TASK OBJECTIVE: Filter this listing down to the lines that contain the word "avec", and copy them.

INPUT:
=== Section Start ===
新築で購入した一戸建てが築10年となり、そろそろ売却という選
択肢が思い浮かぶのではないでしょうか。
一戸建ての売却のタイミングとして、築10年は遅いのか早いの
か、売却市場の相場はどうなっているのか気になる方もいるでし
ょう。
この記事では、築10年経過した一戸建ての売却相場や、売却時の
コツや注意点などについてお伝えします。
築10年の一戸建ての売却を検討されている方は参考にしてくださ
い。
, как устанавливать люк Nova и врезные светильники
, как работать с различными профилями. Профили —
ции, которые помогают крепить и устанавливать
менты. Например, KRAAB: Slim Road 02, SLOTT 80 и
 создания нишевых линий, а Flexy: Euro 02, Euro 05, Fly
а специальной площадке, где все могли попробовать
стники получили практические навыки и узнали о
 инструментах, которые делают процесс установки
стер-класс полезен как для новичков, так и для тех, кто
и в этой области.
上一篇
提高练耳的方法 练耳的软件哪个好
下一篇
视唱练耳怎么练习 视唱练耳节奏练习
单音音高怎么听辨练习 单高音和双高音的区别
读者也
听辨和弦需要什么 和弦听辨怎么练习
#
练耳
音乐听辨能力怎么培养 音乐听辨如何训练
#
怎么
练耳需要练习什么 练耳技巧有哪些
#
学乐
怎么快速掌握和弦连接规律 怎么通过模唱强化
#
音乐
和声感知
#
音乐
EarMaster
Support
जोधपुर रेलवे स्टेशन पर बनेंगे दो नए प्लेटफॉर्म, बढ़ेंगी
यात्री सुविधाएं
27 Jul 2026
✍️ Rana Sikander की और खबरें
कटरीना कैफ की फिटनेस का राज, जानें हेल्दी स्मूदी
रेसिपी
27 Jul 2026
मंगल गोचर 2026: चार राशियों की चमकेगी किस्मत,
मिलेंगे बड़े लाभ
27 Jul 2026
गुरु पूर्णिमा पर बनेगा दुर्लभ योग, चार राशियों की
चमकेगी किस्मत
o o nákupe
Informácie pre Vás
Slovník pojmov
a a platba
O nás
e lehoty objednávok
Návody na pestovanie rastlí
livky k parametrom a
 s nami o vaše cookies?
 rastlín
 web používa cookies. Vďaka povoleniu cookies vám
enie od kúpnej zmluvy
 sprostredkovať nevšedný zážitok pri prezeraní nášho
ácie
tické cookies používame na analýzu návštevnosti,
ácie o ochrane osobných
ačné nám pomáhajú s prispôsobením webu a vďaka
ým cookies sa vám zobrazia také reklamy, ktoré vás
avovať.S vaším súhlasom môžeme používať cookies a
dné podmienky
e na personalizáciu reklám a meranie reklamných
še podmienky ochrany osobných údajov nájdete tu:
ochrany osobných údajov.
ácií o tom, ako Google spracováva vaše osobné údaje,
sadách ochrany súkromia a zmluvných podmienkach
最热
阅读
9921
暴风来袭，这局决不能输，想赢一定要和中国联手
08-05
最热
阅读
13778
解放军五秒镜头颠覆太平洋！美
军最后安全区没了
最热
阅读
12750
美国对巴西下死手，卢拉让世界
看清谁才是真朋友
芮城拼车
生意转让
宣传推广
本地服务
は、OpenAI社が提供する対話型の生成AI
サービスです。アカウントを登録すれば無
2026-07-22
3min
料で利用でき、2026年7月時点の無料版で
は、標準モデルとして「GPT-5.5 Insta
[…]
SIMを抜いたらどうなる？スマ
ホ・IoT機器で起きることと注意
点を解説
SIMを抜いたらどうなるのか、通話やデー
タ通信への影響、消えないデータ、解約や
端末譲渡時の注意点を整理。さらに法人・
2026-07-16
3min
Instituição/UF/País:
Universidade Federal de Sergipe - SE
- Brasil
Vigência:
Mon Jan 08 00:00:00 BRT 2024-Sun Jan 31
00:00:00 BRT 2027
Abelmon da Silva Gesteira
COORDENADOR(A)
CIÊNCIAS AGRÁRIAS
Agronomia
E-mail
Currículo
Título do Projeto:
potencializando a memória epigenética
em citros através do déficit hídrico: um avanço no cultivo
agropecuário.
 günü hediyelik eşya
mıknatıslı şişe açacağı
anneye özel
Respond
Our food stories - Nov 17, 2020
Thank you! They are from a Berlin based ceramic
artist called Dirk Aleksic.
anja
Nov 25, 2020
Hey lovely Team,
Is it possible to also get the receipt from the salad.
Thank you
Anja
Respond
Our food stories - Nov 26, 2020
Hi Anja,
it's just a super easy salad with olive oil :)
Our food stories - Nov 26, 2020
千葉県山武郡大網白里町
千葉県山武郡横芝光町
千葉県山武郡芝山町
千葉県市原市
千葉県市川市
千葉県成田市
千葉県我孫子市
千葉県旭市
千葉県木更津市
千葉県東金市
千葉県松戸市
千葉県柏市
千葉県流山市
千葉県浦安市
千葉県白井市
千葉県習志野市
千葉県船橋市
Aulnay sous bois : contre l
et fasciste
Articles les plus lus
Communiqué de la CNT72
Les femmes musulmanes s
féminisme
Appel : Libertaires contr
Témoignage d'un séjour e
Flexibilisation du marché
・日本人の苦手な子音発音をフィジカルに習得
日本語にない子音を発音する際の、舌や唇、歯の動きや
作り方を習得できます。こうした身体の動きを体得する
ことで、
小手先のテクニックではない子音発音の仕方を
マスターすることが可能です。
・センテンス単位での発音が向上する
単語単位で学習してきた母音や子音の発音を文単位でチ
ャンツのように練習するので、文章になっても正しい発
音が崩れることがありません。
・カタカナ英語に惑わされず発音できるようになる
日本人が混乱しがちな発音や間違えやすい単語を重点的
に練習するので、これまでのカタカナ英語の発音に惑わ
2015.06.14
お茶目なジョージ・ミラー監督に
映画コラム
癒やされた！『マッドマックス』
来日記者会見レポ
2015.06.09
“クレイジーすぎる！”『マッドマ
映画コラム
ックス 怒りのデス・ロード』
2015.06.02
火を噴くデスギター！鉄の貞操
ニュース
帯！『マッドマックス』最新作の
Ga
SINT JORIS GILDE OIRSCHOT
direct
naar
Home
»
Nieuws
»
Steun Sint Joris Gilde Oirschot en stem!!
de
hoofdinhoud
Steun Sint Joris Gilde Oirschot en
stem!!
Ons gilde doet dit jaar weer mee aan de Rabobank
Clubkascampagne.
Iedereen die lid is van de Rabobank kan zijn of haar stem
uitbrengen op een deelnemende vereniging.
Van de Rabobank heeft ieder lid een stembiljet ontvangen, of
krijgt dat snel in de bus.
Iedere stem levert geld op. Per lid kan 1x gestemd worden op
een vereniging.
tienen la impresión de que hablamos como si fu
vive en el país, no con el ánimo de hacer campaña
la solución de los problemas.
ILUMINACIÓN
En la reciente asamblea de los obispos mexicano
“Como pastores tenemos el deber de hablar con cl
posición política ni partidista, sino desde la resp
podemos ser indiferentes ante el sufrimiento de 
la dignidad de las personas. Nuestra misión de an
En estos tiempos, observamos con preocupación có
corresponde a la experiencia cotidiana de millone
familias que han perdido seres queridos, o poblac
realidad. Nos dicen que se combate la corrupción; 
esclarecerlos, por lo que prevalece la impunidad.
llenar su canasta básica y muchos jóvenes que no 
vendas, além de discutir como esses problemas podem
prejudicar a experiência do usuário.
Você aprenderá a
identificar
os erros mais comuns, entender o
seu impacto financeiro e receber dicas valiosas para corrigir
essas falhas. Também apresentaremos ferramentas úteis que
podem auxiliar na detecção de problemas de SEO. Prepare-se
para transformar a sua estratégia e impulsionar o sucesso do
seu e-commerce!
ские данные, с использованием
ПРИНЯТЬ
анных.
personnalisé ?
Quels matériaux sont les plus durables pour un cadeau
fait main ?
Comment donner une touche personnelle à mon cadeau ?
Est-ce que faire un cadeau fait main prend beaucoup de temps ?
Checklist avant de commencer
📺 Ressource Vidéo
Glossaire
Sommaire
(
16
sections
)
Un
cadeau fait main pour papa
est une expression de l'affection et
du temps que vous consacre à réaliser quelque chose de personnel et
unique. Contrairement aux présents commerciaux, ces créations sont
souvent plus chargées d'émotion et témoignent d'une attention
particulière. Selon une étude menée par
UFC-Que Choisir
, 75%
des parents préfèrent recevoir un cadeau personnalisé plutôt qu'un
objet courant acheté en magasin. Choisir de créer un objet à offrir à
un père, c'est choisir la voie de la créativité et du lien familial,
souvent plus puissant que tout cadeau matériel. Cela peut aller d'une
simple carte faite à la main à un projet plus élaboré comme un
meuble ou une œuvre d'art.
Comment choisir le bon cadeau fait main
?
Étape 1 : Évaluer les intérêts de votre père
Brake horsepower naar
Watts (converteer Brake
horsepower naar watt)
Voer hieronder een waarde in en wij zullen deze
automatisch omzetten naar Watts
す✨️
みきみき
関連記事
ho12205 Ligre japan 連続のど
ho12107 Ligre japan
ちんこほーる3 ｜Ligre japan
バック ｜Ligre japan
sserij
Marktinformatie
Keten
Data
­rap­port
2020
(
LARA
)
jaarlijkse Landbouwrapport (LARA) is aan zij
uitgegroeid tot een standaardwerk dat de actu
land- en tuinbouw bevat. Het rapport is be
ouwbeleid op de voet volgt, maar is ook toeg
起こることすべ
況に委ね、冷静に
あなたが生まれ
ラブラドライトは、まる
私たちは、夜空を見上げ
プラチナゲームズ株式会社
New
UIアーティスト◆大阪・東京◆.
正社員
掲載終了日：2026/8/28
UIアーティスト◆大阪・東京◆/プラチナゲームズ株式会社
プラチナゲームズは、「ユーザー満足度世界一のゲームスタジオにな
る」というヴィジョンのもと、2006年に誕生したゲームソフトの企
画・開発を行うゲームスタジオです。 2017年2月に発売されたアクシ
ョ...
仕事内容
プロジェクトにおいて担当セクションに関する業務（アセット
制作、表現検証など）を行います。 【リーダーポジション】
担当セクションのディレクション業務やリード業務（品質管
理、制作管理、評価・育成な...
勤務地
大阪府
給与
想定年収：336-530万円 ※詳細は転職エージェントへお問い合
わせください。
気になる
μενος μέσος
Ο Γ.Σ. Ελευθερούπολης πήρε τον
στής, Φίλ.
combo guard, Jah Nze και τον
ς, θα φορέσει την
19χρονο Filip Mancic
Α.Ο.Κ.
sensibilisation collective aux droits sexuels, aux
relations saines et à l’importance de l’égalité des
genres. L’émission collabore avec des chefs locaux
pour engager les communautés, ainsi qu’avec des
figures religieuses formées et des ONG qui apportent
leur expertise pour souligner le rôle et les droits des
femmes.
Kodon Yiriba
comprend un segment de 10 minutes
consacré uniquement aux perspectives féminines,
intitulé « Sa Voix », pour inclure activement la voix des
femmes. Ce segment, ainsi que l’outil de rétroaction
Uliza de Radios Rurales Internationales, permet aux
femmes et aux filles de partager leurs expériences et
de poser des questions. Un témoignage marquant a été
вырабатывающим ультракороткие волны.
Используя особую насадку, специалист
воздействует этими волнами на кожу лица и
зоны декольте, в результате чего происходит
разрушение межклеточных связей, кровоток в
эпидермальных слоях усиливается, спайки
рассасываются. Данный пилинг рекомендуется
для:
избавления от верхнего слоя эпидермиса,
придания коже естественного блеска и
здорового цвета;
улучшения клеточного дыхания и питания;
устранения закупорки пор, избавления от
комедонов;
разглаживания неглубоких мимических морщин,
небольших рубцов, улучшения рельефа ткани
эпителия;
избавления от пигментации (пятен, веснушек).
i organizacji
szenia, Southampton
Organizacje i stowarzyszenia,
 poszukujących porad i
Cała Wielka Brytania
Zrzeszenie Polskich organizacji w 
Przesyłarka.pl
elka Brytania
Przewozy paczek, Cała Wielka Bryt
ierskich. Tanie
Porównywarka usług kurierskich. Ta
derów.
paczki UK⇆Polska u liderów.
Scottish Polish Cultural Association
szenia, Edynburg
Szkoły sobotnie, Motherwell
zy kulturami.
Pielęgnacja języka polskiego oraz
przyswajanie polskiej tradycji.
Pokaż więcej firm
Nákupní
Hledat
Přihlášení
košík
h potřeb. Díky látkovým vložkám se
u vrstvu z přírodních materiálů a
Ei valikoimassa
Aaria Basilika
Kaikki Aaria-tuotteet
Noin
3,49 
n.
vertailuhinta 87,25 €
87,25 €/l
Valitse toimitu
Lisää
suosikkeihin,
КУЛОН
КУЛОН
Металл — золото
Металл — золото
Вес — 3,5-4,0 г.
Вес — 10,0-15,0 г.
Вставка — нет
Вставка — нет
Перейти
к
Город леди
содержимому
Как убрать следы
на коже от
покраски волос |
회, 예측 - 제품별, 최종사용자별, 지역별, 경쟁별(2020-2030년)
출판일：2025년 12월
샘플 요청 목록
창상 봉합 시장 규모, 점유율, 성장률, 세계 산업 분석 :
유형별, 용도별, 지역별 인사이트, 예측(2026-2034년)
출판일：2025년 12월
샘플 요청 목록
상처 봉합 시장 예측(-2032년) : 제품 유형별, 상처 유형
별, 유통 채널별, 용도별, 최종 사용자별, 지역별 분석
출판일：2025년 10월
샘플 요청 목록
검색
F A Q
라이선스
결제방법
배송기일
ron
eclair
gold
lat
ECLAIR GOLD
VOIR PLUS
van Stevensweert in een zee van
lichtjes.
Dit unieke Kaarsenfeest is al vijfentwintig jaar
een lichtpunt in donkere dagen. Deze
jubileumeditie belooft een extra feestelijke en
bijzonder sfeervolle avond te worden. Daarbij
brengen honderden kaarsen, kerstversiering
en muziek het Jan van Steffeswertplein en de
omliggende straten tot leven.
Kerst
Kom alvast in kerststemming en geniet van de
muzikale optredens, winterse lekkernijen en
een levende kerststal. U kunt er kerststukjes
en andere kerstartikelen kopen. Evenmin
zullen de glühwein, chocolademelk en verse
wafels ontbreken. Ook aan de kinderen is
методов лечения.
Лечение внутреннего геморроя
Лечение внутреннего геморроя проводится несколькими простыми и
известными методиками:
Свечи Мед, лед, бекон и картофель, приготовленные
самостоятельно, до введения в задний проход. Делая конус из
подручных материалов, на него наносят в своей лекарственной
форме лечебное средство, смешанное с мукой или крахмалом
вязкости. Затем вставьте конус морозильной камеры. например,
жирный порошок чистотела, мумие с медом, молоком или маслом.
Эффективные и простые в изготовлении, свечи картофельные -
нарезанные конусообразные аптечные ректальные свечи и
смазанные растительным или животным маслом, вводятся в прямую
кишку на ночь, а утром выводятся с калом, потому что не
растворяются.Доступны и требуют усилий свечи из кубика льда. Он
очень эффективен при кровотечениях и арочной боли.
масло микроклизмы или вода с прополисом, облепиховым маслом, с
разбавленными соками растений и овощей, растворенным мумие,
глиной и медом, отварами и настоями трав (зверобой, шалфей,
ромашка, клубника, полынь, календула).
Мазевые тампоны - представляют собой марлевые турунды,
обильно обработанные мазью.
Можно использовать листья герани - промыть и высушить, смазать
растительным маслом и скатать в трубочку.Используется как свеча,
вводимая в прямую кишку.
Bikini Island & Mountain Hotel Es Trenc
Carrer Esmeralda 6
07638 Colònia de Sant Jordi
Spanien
=== Section End ===
OUTPUT OF THE TASK:
genres. L’émission collabore avec des chefs locaux
pour engager les communautés, ainsi qu’avec des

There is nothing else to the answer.